Buckley’s breakthrough came at the age of 27, when she joined a volatile Johnny Flynn in Michael Pearce’s stormy romantic thriller about two outcasts who collide on the rolling, windswept hills of Jersey. With incredible delicacy, intelligence, and then a fierce intensity and power, she shows us exactly what she’s made of—and was named the British Independent Film Awards’ Most Promising Newcomer.

Wild Rose (2018)

Exuberant and prickly, with the voice of an angel and an irresistible swagger, Buckley’s central creation in Tom Harper’s crowd-pleasing Glaswegian musical drama—Rose-Lynn, a single mother of two with big dreams of going to Nashville and becoming a country singer—remains one of her best yet. A BAFTA nod and even more prominent parts followed.

Chernobyl (2019)

Craig Mazin’s hair-raising reevaluation of the titular nuclear disaster is crammed full of highly impressive performances from the likes of Jared Harris, Stellan Skarsgård, and Emily Watson, but Buckley is integral, too, as the wife of a firefighter whose exposure to the catastrophe proves fatal. A civilian baffled and then horrified by all that unfolds around her, she is our eyes and ears—and as she finally grasps the true scale of what has occurred, our hearts break for her.

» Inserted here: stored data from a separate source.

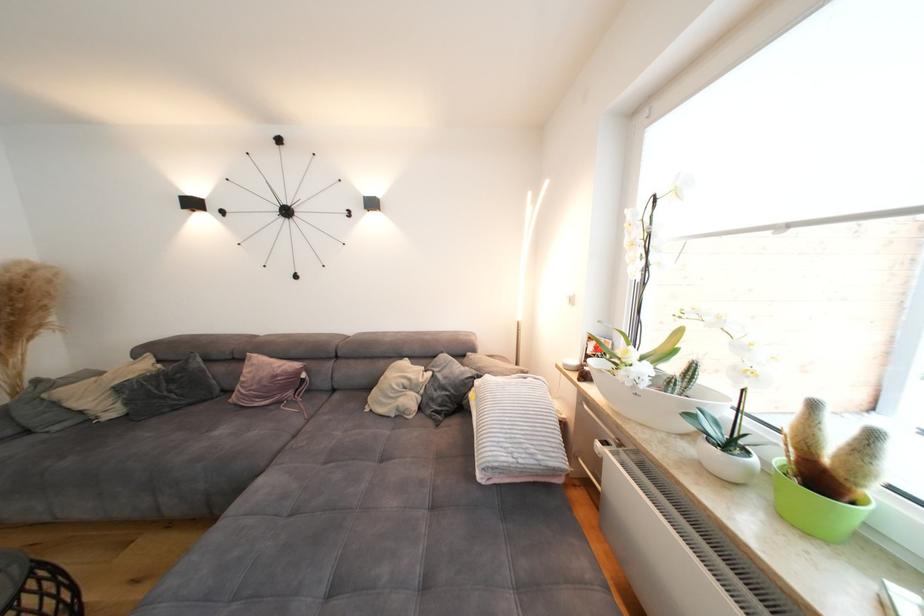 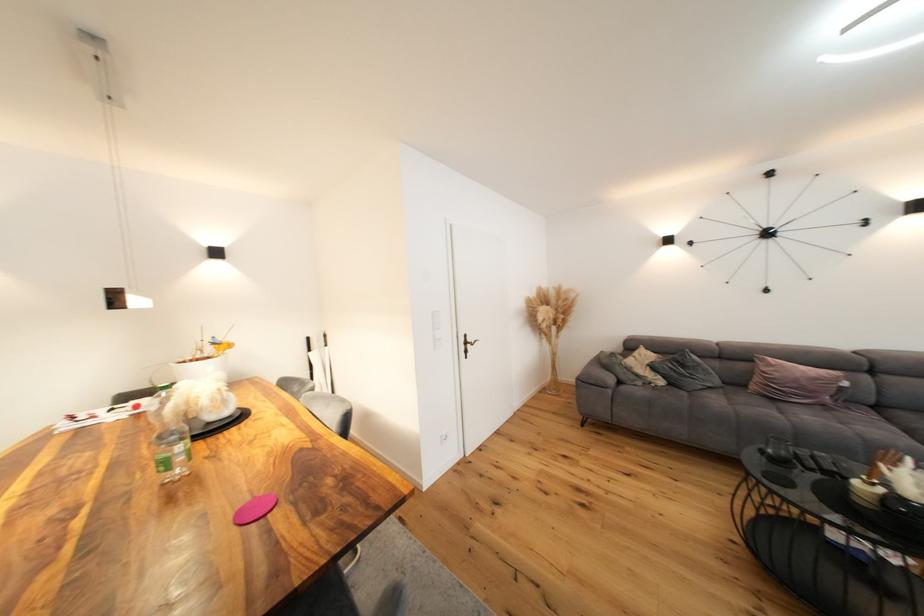 Locate, in the second image, the point that corresponds to point (62, 407) in the first image.

(637, 371) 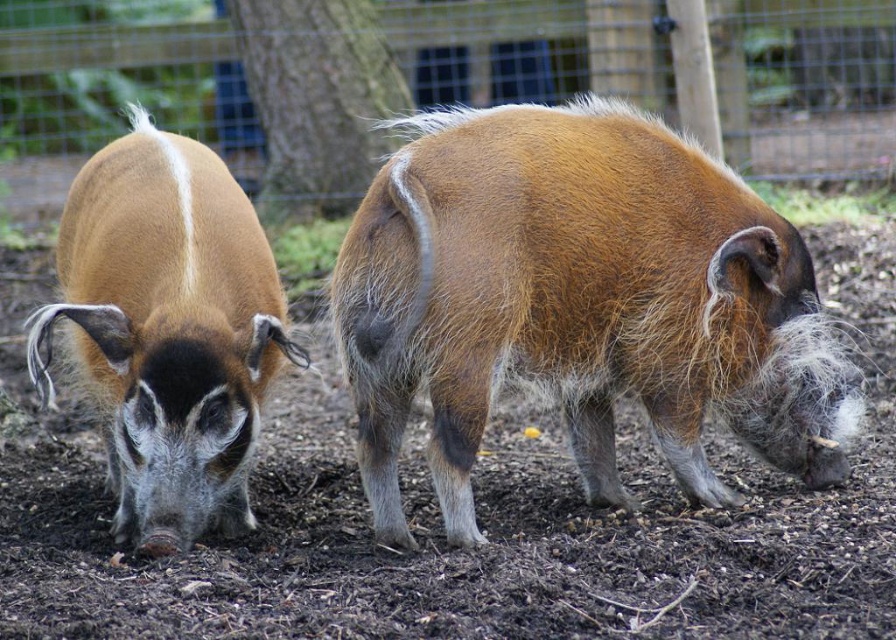 You are a zookeeper observing two points in the warthog enclosure. You need to determine which point is nearer to you. The points are labeled as point 1 at coordinates point (613,160) and point 2 at coordinates point (231,486). Which point is closer to your current position?

Point 1 at coordinates point (613,160) is closer to the camera than point 2 at coordinates point (231,486), so the zookeeper should choose point 1 as the closer point.

You are observing two brown fuzzy pigs in a zoo enclosure. The pigs are labeled as the brown fuzzy pig at center and the brown fuzzy pig at left. From your perspective, which pig is positioned to the right of the other?

The brown fuzzy pig at center is to the right of the brown fuzzy pig at left.

You are a zookeeper who needs to clean the enclosure. You have a shovel that can cover 3 meters in one sweep. The brown soft mud at center and the brown fuzzy pig at left are in your path. Can you clear the mud in one sweep without moving the pig?

The brown soft mud at center is wider than the brown fuzzy pig at left. Since the mud is wider, and the shovel can cover 3 meters, you need to check the actual width of the mud. However, the description only states that the mud is wider than the pig but doesn not provide exact measurements. Without knowing the exact width of the mud, it is uncertain if the shovel can clear it in one sweep. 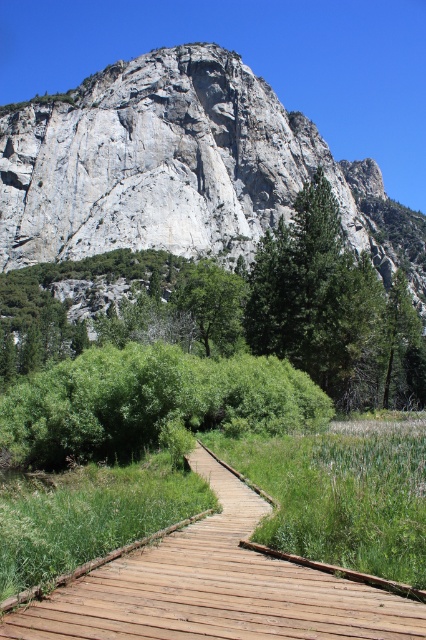 You are a hiker standing on the brown wooden boardwalk at center. Looking towards the gray rock formation at upper center, which direction should you head to reach it?

The gray rock formation at upper center is to the right of the brown wooden boardwalk at center, so you should head to the right to reach it.

You are standing on the brown wooden boardwalk at center and want to take a photo of the green leafy tree at center. Since the boardwalk is lower than the tree, will you have to look up or down to frame the tree in your camera?

The brown wooden boardwalk at center is not as tall as green leafy tree at center, so you will have to look up to frame the tree in your camera. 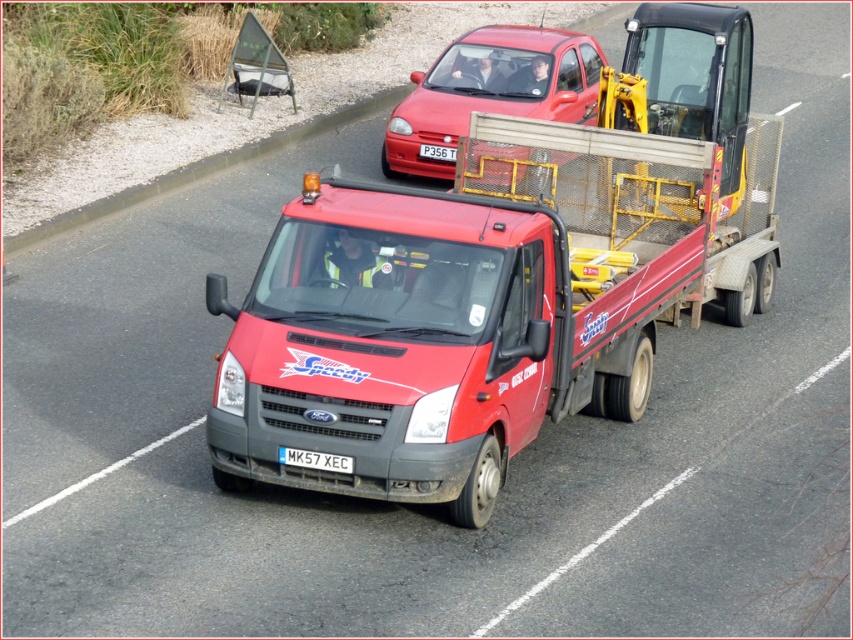 Question: Which point is closer to the camera taking this photo?

Choices:
 (A) (413, 268)
 (B) (505, 112)

Answer: (A)

Question: Estimate the real-world distances between objects in this image. Which object is closer to the metallic red hatchback at upper center?

Choices:
 (A) white plastic license plate at center
 (B) red plastic license plate at center
 (C) matte red tow truck at center

Answer: (B)

Question: Does matte red tow truck at center have a lesser width compared to white plastic license plate at center?

Choices:
 (A) no
 (B) yes

Answer: (B)

Question: Which point appears farthest from the camera in this image?

Choices:
 (A) (451, 156)
 (B) (350, 467)
 (C) (444, 134)
 (D) (679, 70)

Answer: (A)

Question: Considering the relative positions of metallic red hatchback at upper center and white plastic license plate at center in the image provided, where is metallic red hatchback at upper center located with respect to white plastic license plate at center?

Choices:
 (A) above
 (B) below

Answer: (A)

Question: Observing the image, what is the correct spatial positioning of metallic red hatchback at upper center in reference to white plastic license plate at center?

Choices:
 (A) above
 (B) below

Answer: (A)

I’m Thinking of Ending Things (2020)

This mind-melter from Charlie Kaufman centers on an enigmatic Buckley as the conflicted girlfriend of Jesse Plemons’s awkward Jake, who takes her to meet his incredibly strange parents (Toni Collette and David Thewlis). All hell breaks loose, but it’s held together by her mesmeric, totally committed turn.

Fargo (2020)

In the ’50s Kansas City-set fourth season of Noah Hawley’s rip-roaring crime anthology, Buckley cuts a terrifying figure as a peppy nurse with a penchant for poison—proof she can play a delicious villain with the same flair she brings to loveable everywomen.

The Lost Daughter (2021)

Then came Buckley’s first Oscar nomination, for her sensitive, steely, and endlessly relatable take on a frazzled young mother struggling to stay afloat in Maggie Gyllenhaal’s nuanced meditation on the joys and heartbreaks of parenthood. If anyone still had any doubts about her abilities, this—a supporting part that felt seismic—was their answer.

Women Talking (2022)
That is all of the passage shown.